On the other hand, borrowers may ask lenders to eliminate the origination fee in exchange for a higher interest rate. This arrangement might or might not be beneficial, as the borrower could end up paying higher borrowing costs.

Borrowers should calculate the resulting costs from each alternative to make sure the outcome is positive.

Furthermore, since origination fees vary from one lender to another, borrowers are usually encouraged to look around to find the cheapest alternatives, considering the interest rate and all applicable charges, to make an informed decision on the matter.

Origination Fees and Their Impact on Borrowing Costs

The annual percentage rate (APR) measures the overall cost of borrowing a loan, including the interest rate and other charges applicable. In most states, lenders are required by law to calculate the loan APRs to inform borrowers about the actual cost of borrowing.

Origination fees increase the loan’s APR, so it must be incorporated into the estimation of the cost of borrowing a loan. The higher the origination fee, the higher the impact it will have on the APR of the loan.

Origination Fees vs. Other Fees

Origination fees are part of a wide range of fees that are commonly applied to loans and credit lines. Some of these fees include:

  • Prepayment penalty fees: Prepayment penalties are charged if the borrower pays for the pending balance of a loan before the end of the entire credit period.
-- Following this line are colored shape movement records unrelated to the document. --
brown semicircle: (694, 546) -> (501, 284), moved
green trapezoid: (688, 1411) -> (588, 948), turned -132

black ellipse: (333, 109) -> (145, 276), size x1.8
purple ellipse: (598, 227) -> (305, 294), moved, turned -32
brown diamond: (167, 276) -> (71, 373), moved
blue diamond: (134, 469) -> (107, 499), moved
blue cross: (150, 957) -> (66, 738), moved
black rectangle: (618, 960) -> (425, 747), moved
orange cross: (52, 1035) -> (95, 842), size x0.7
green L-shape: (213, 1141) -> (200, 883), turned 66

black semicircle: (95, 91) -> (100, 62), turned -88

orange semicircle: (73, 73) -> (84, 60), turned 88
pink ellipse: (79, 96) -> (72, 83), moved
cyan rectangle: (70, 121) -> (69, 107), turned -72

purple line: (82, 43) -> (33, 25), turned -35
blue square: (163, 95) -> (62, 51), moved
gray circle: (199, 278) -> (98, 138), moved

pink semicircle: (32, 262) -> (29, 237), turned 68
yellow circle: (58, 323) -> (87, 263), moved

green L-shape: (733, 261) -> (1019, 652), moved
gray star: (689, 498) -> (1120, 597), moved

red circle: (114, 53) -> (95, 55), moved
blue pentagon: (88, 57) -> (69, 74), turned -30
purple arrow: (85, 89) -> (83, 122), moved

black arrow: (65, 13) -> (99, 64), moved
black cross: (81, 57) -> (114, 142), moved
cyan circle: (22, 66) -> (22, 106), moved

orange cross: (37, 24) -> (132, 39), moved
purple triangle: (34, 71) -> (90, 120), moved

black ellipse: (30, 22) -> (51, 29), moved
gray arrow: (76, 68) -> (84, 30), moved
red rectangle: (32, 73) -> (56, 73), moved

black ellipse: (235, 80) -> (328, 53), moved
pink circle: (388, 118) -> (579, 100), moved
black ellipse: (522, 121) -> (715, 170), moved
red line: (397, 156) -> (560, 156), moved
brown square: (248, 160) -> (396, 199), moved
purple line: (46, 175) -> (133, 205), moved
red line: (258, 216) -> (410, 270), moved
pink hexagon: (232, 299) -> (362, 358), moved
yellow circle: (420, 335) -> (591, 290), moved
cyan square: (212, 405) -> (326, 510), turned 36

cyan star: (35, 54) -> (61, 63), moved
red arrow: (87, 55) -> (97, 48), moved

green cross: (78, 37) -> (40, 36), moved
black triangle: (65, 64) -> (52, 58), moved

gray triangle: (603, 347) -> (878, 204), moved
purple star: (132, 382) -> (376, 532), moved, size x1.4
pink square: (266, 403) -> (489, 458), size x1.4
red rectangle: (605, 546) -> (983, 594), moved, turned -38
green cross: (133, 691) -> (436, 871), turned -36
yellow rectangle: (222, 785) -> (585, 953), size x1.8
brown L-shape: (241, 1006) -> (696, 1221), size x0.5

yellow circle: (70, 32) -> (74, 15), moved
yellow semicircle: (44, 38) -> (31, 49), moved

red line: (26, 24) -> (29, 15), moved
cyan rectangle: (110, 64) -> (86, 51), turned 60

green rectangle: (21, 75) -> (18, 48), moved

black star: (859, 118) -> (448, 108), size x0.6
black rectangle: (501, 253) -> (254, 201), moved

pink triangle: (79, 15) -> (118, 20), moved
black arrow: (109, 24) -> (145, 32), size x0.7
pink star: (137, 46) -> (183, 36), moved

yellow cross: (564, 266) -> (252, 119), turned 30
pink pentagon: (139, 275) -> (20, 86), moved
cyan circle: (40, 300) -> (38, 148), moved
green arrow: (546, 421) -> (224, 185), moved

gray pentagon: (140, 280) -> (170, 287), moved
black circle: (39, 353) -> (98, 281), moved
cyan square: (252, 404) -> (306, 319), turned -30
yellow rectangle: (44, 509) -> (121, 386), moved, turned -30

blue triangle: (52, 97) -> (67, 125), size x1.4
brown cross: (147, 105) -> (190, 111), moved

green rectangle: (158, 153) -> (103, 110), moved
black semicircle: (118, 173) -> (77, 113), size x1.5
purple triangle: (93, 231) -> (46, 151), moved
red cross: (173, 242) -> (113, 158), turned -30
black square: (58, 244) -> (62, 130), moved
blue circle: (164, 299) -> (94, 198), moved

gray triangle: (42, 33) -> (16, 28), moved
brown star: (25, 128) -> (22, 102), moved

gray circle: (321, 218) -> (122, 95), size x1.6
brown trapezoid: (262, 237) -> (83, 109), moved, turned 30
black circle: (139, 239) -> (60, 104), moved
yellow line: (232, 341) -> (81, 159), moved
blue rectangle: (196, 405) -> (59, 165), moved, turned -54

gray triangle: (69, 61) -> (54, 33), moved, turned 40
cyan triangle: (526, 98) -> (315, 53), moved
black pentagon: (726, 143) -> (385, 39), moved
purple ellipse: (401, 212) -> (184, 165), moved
They differ from origination fees because they are charged once the prepayment is received, and they are often a fixed amount instead of a percentage-based fee.
  • Late payment fees: Late payment fees are collected or added to the loan’s pending balance if the borrower fails to pay the loan installments on time. They differ from origination fees because they are usually periodical, which means that they are charged after each credit period ends if the borrower is still late on their payments.
  • Application fees: Application fees are collected from prospective borrowers who are looking to obtain a loan. This fixed fee must be paid regardless of whether the loan is approved—unlike origination fees, which is only paid if the loan is approved.
  • Closing fees: Closing fees are similar to origination fees, but they have a different purpose. Origination fees cover the costs associated with the loan’s application and approval process, whereas closing fees are usually related to legal expenses and documentation that must be completed for the loan to be approved.
  • Collection agency fees: If a borrower has been late on their payments for a sufficient amount of time, lenders can send the loan to a collection agency. This company will take care of the retrieval of the payments from that point forward. If this happens, borrowers may be charged with collection agency fees, which are usually added to the loan’s pending balance. 
  • Membership fees: This fee is commonly applied to credit cards and other similar credit lines, and they are charged on a monthly or annual basis as compensation for access to an exclusive product or service. They are a recurring fee, which makes them different from origination fees, which are one-time fees.

Origination Fees and Taxes

Origination fees are treated by the IRS as interest paid on a loan, which means that they can be fully deducted from an individual or couple’s income tax.

An origination fee can also be deducted the same year that the loan is taken out in most cases—except when the loan is a mortgage on a property that is not the person’s primary residence. For these cases, the origination fee must be spread throughout the lifetime of the mortgage and deducted accordingly.

Finally, the Tax Cuts and Jobs Act bill of 2017 limited the deduction that individuals and couples can incorporate in their tax returns to $12,000 for individuals and $24,000 for married couples filing jointly.